<<<<
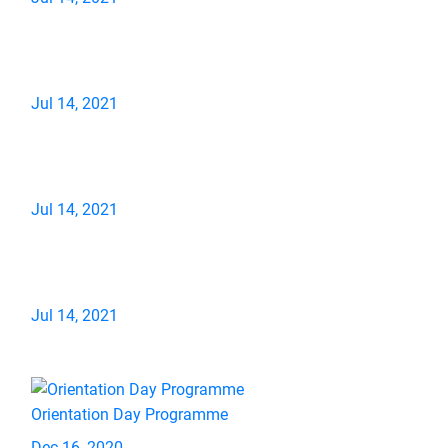
Jul 14, 2021
Jul 14, 2021
Jul 14, 2021
Orientation Day Programme
Dec 16, 2020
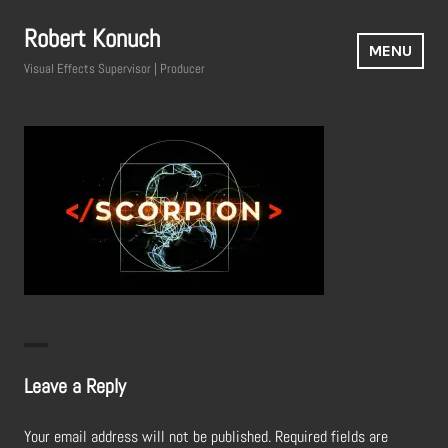
Skip
Robert Konuch
to
MENU
content
Visual Effects Supervisor | Producer
Leave a Reply
Your email address will not be published.
Required fields are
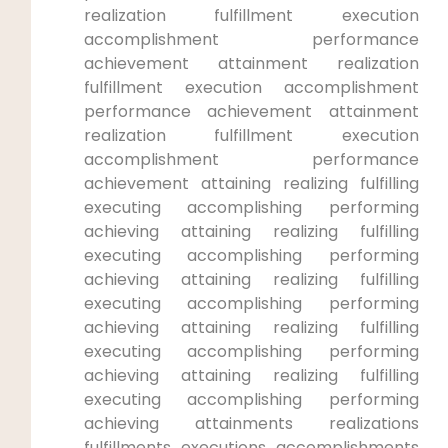
realization fulfillment‍ execution⁤
accomplishment performance
achievement attainment realization
fulfillment​ execution accomplishment
performance achievement attainment
‍realization ⁣fulfillment⁣ execution
accomplishment performance
achievement attaining realizing fulfilling⁣
executing accomplishing performing
achieving attaining realizing fulfilling
executing accomplishing ⁤performing
achieving attaining realizing fulfilling
executing accomplishing performing
achieving attaining realizing fulfilling
executing accomplishing performing
achieving attaining realizing fulfilling
executing accomplishing performing
achieving attainments realizations⁣
fulfillments executions accomplishments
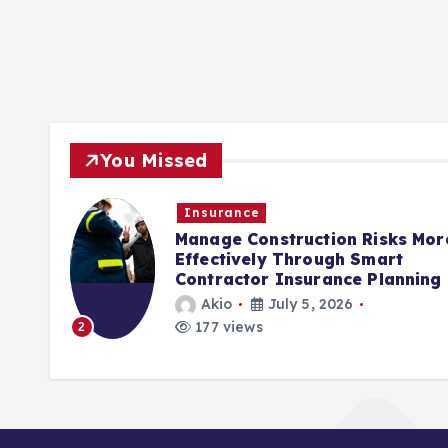
You Missed
Insurance
rols
Manage Construction Risks Mor
ct
Effectively Through Smart
Contractor Insurance Planning
Akio
July 5, 2026
177 views
2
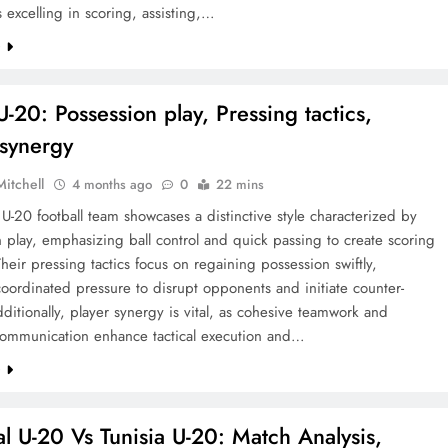
s excelling in scoring, assisting,…
e
-20: Possession play, Pressing tactics,
 synergy
Mitchell
4 months ago
0
22 mins
U-20 football team showcases a distinctive style characterized by
 play, emphasizing ball control and quick passing to create scoring
heir pressing tactics focus on regaining possession swiftly,
oordinated pressure to disrupt opponents and initiate counter-
dditionally, player synergy is vital, as cohesive teamwork and
 communication enhance tactical execution and…
e
l U-20 Vs Tunisia U-20: Match Analysis,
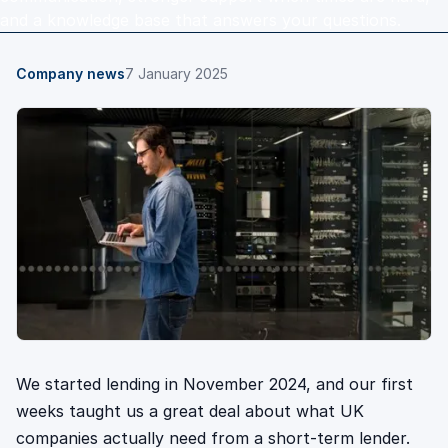
and a knowledge base that answers your questions.
Company news
7 January 2025
We started lending in November 2024, and our first
weeks taught us a great deal about what UK
companies actually need from a short-term lender.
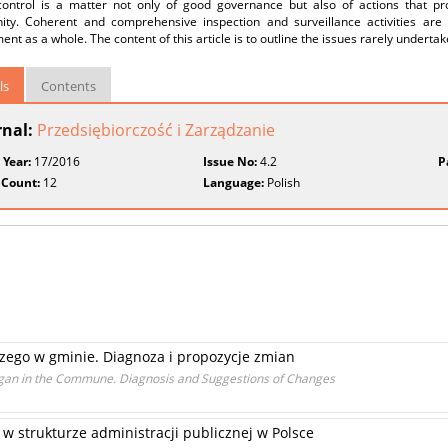
control is a matter not only of good governance but also of actions that prot
ty. Coherent and comprehensive inspection and surveillance activities are p
nt as a whole. The content of this article is to outline the issues rarely underta
ls
Contents
rnal:
Przedsiębiorczość i Zarządzanie
 Year:
17/2016
Issue No:
4.2
P
 Count:
12
Language:
Polish
zego w gminie. Diagnoza i propozycje zmian
Organ in the Commune. Diagnosis and Suggestions of Changes
 strukturze administracji publicznej w Polsce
>>>>
PROMPT
Copy out exactly, and only, the lines from the one that contains "ty. Coherent and" through the last line of the material above.

SOLUTION TO THE EXERCISE
ty. Coherent and comprehensive inspection and surveillance activities are p
nt as a whole. The content of this article is to outline the issues rarely underta
ls
Contents
rnal:
Przedsiębiorczość i Zarządzanie
 Year:
17/2016
Issue No:
4.2
P
 Count:
12
Language:
Polish
zego w gminie. Diagnoza i propozycje zmian
Organ in the Commune. Diagnosis and Suggestions of Changes
 strukturze administracji publicznej w Polsce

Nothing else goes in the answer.